Loading market data...

AGA Says States Lost $1 Billion to Prediction Markets; Kalshi Calls It 'Fake Math'

AGA Says States Lost $1 Billion to Prediction Markets; Kalshi Calls It 'Fake Math'

The American Gaming Association is putting a price tag on what it sees as unregulated sports betting: $1 billion in lost tax revenue for states and tribes. The trade group, which represents casinos, sportsbooks, and tribal operators, says platforms like Kalshi and Polymarket are siphoning money that would otherwise fund community programs. AGA President Bill Miller took that message to CNBC this week, warning that the contracts on these sites increasingly look like sports wagers — but without any of the license fees, rules, or taxes that legal sportsbooks pay.

A billion-dollar dispute

The $1 billion figure isn't sitting well with the prediction market industry. Kalshi dismissed it as 'fake math from casinos,' and the Coalition for Prediction Markets claimed the AGA's underlying sources couldn't be located. The platforms argue they offer financial contracts on real-world outcomes, not gambling, and that the Commodity Futures Trading Commission already regulates them at the federal level. That arrangement lets Kalshi and Polymarket operate in all 50 states, including those where sports betting is banned or restricted.

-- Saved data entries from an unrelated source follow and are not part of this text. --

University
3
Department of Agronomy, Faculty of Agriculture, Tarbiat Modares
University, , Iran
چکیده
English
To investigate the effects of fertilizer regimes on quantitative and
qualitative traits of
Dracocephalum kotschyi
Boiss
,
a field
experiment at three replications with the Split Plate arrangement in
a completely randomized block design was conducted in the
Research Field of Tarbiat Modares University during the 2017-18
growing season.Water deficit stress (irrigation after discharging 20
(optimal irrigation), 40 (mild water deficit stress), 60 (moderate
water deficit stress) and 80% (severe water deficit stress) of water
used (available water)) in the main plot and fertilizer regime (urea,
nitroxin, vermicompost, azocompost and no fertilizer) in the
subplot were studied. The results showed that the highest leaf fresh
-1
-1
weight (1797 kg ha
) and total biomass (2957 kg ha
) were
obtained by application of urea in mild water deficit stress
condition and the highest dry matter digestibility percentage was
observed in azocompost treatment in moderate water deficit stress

State officials see it differently. They insist prediction market contracts are gambling and should face the same licensing and tax requirements as legal sportsbooks. New York, for example, taxes online sports betting at 51% and collected roughly $1.3 billion from it in 2025. The federal government adds a 0.25% excise tax on legal sports-betting handle. The stakes are high: the US gambling industry generated $78.72 billion in revenue and a record $18.09 billion in gaming taxes last year.

The regulatory split

Court rulings in prediction market cases have gone both ways, but the CFTC has consistently sided with the platforms. That has drawn the attention of 41 state attorneys general from across the political spectrum, who urged the agency to retreat from what they call regulatory overreach. Their concerns include consumer safety, game integrity, and who controls gambling. Tribal sovereignty is also a flashpoint: prediction markets circumvent exclusive gaming compacts that tribes have negotiated with states.

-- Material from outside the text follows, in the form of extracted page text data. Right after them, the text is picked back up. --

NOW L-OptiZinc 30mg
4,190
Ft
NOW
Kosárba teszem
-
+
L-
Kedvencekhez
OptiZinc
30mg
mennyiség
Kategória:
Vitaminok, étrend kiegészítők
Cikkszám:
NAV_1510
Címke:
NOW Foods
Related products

The gambling industry itself is starting to fracture over the issue. The AGA represents the established players who already pay into the state system, while the prediction market newcomers operate outside it. The dispute pits casino and tribal interests against tech-friendly platforms that argue they're just offering financial derivatives.

A bipartisan pushback

Senators John Curtis and Adam Schiff have introduced the Prediction Markets Are Gambling Act, a bipartisan bill that would bar CFTC-registered venues from listing contracts resembling sports bets or casino games. If passed, it would effectively shut down the sports-related portion of the prediction market business. The bill is the most direct legislative response yet to the clash between state regulators and federal agencies.

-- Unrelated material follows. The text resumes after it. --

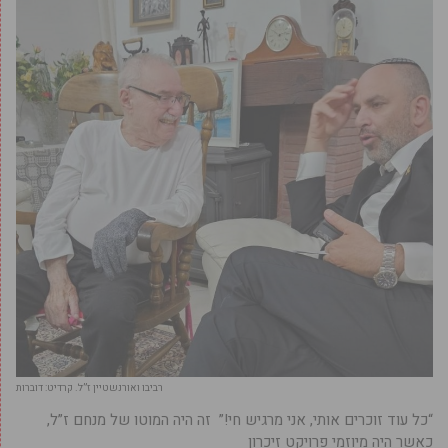
רביבו ואורנשטיין ז”ל. קרדיט: דוברות
“כל עוד זוכרים אותי, אני מרגיש חי!” זה היה המוטו של מנחם ז”ל,
כאשר היה מיוזמי פרויקט זיכרון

For now, the question is whether Congress will side with state officials and traditional gambling operators or with the platforms that see themselves as a legal form of event trading. The CFTC shows no signs of changing course, and the split court decisions leave the legal landscape uncertain. State and tribal gaming officials continue to push for a federal solution that protects their revenue and regulatory authority.